Yani bir iblis egemeninin aksesuar setiydi.
‘Diğer aksesuarlar buralarda bir yerlerde olmalı. Değil mi?'
İsimlerinde 'iblis' kelimesi geçen şeylerin İblis Kalesi'nin içinde bir yerde olması gerektiğini kolayca tahmin edebiliyordu.
Diğer ikisini bulmayı başarırsa nasıl set bonuslarının kilidi açılacaktı? Setin yalnızca bir bölümünü bulmuştu ama beklentisinin yükselmesi konusunda yapabileceği hiçbir şey yoktu.
Ancak Jin-Woo’nun gülümsemesi uzun sürmedi.
‘Şimdi bu ne...?’
[Eşya: Hırs Arpacığı]
Nadirlik: A
Tür: Sihirli Alet
Üstün iblis Vulkan’ın kanını katılaştırarak yaratılan arpacık. Tüm sihirli etkileri güçlendirecek ve daha büyük hasara neden olacaktır.
‘Yıkım İştahı’ Etkisi: x2 büyü hasarı
Bilardo topu büyüklüğünde yuvarlak kırmızı bir nesneydi.
Jin-Woo, ‘Hırs Arpacığı’nı sıkıca kavradı. Ancak İstatistiklerinde değişiklik olmadı.
Daha sonra sınıfla ilgili beceri pencerelerini çağırdı ve kontrol etti, çünkü bunlar repertuarında ‘sihir’ olarak adlandırılabilecek tek şeydi, ancak çıkarabileceği gölgelerin sayısında veya saklanabilecek sayılarda bir değişiklik görmedi.
‘Belki kullanabileceğim bir şey değildir?’
Jin-Woo başını esnetti.
Büyü hasarında %100 artış. Bu tür bir performans gerçekten de inanılmazdı.
Normalde büyüyü arttıran araçlar bir kol ve bir bacağa mal oluyordu, bu nedenle yalnızca birkaç büyücü tipi Avcı bunları kullanabiliyordu. O zaman bile, Jin-Woo, tüm bu aşırı pahalı eserler arasında büyünün gücünü ikiye katlayabilecek bir eşya duymamıştı.
Olsaydı manşetler ve özel raporlarla dolu bir kaos olurdu. Yani şimdiye kadar habersiz olması mümkün değildi.
Ancak bu ‘Hırs Arpacığı’, sözde büyü hasarı miktarını iki katına çıkarabilecek bir şeydi.
'Ne olmuş yani? Zaten bana pek yardımcı olmuyor.’
Jin-Woo dudaklarını yaladı.
Büyü hasarını ikiye katlayan ancak başka hiçbir şey yapmayan bir eşya, onun üzerinde hiçbir etki yapmazdı. Başlangıçta hem ‘gölge çıkarma’ hem de ‘gölge depolama’nın bir şeye zarar vermekle hiçbir ilgisi yoktu. Ve becerilerinin geri kalanı da sihirle ilgili değildi.
Bu noktada, bunun yerine Zekâ İstatistiğini yükselten bir öğeye sahip olmayı tercih ederdi.
‘Cık.’
Jin-Woo hüzünlü bir ifade oluşturdu ve Hırs Arpacığı’nı hafifçe havaya fırlattı. Bu sırada askerleri, Vulkan'ın kalan astlarını indirdikten sonra birer birer yanına geldi. İlk gelen İgris idi.
Sağ elinde üç, solda üç tane daha; toplam altı iblis başı taşıyordu ve onları Jin-Woo'nun önüne koydu.
"….."
Jin-Woo, önüne diz çökmüş olan İgris’e baktı ve başının yanını kaşıdı.
"Şey, hey adamım. Bunu yapmayı bırakamaz mısın?"

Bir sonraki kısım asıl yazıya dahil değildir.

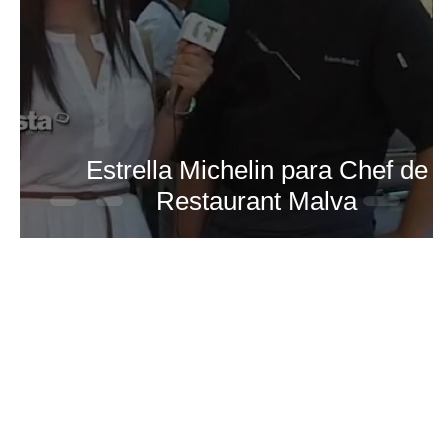
Estrella Michelin para Chef de
Restaurant Malva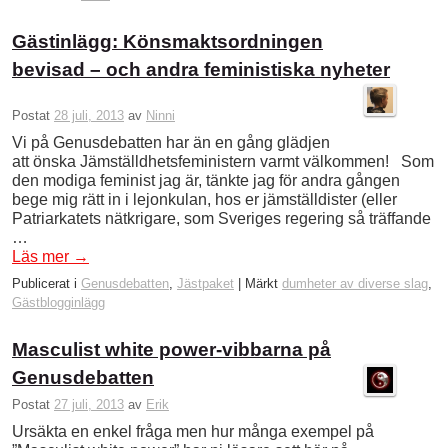
Gästinlägg: Könsmaktsordningen
bevisad – och andra feministiska nyheter
Postat
28 juli, 2013
av
Ninni
Vi på Genusdebatten har än en gång glädjen
att önska Jämställdhetsfeministern varmt välkommen! Som
den modiga feminist jag är, tänkte jag för andra gången
bege mig rätt in i lejonkulan, hos er jämställdister (eller
Patriarkatets nätkrigare, som Sveriges regering så träffande
…
Läs mer
→
Publicerat i
Genusdebatten
,
Jästpaket
|
Märkt
dumheter av diverse slag
,
Gästblogginlägg
Masculist white power-vibbarna på
Genusdebatten
Postat
27 juli, 2013
av
Erik
Ursäkta en enkel fråga men hur många exempel på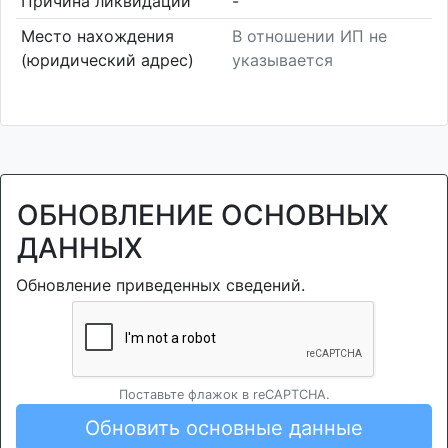
Причина ликвидации
-
Место нахождения
В отношении ИП не
(юридический адрес)
указывается
ОБНОВЛЕНИЕ ОСНОВНЫХ
ДАННЫХ
Обновление приведенных сведений.
Поставьте флажок в reCAPTCHA.
Обновить основные данные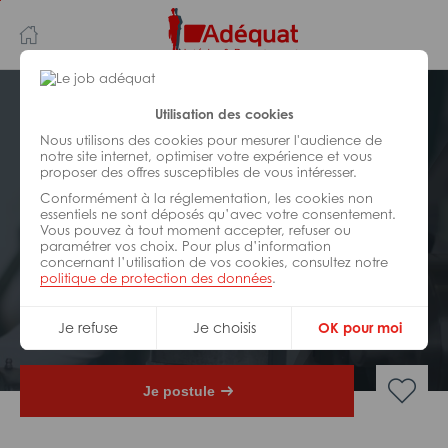
Aller
Aller
au
à
contenu
la
principal
navigation
Postuler plus tard
Utilisation des cookies
Nous utilisons des cookies pour mesurer l'audience de
notre site internet, optimiser votre expérience et vous
INDUSTRIE/
FABRICATION/
proposer des offres susceptibles de vous intéresser.
TRANSFORMATION
Réf : Z89-311648
Conformément à la réglementation, les cookies non
essentiels ne sont déposés qu’avec votre consentement.
Vous pouvez à tout moment accepter, refuser ou
Ingénieur méthodes &
paramétrer vos choix. Pour plus d’information
industrialisation H/F
concernant l’utilisation de vos cookies, consultez notre
politique de protection des données
.
CDI
Pont-Audemer
Je refuse
Je choisis
OK pour moi
Je postule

Elbette, İgris ve ağır ağır indirdiği başı yanıt vermedi.
"Senin yüzünden…"
Jin-Woo’nun bakışları yavaşça Demir’e kaydı.
Tam olarak ne zaman yaptığını kimse bilemiyordu ama Demir yere diz çökmeden önce Vulkan'ın kafasını kesip Jin-Woo'ya kadar sürüklemişti.

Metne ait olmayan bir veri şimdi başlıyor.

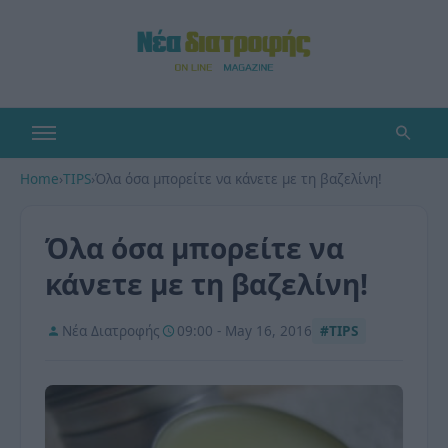
Home
›
TIPS
›
Όλα όσα μπορείτε να κάνετε με τη βαζελίνη!
Όλα όσα μπορείτε να
κάνετε με τη βαζελίνη!
Νέα Διατροφής
09:00 - May 16, 2016
#TIPS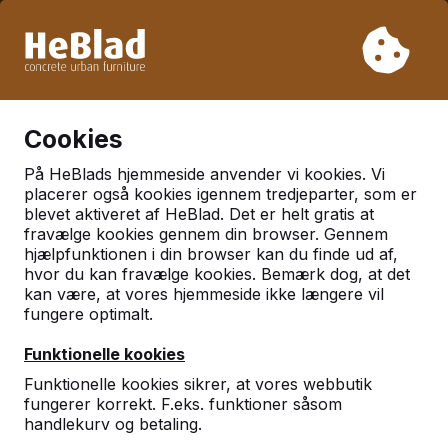
På grund af vores ferie leverer vi ikke fra uge 31 til uge 33.
Så tag venligst højde for længere leveringstider.
Vi har solgt over 30.000 borde
0
Cookies
På HeBlads hjemmeside anvender vi kookies. Vi
Bordtennisborde
placerer også kookies igennem tredjeparter, som er
blevet aktiveret af HeBlad. Det er helt gratis at
fravælge kookies gennem din browser. Gennem
hjælpfunktionen i din browser kan du finde ud af,
hvor du kan fravælge kookies. Bemærk dog, at det
kan være, at vores hjemmeside ikke længere vil
fungere optimalt.
Funktionelle kookies
Funktionelle kookies sikrer, at vores webbutik
fungerer korrekt. F.eks. funktioner såsom
handlekurv og betaling.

"...Bu adam seni taklit etmeye başlıyor."
Daha da önemlisi Vulkan’ı Demir değil, Jin-Woo avlamıştı!
Jin-Woo, bakışlarını Demir'e sabit tutarken uzunca inledi. İşte tam bu noktada kafasında eğlenceli bir fikir belirdi.
‘Demir’in kalkanını kullandığım gibi deneyip adamların bu Hırs Arpacığı’nı kullanmasına müsaade etmeli miyim?’
Büyülü askerlerin sıradan piyadelerin arkasında yavaşça yürüdüğünü fark ettiği için çok iyi bir zamanlamaydı. İki şövalye hariç normal gölge askerlere göre çok daha yavaşlardı.
Jin-Woo, yakına gelmesi için üç sihirli askerden ilkini çağırdı.
Eliyle işaret ettiğinde siyah cüppeli büyülü asker aceleyle ona doğru yürüdü.
‘…Belki de oraya kendim gitmeliyim.’
Jin-Woo, Hırs Arpacağı’nı teslim etmeden önce başını hafifçe salladı ve büyülü askere doğru büyük adımlar attı. Ve sonra, Vulkan ile savaşı sırasında koştuğu binanın kalıntılarını gösterdi.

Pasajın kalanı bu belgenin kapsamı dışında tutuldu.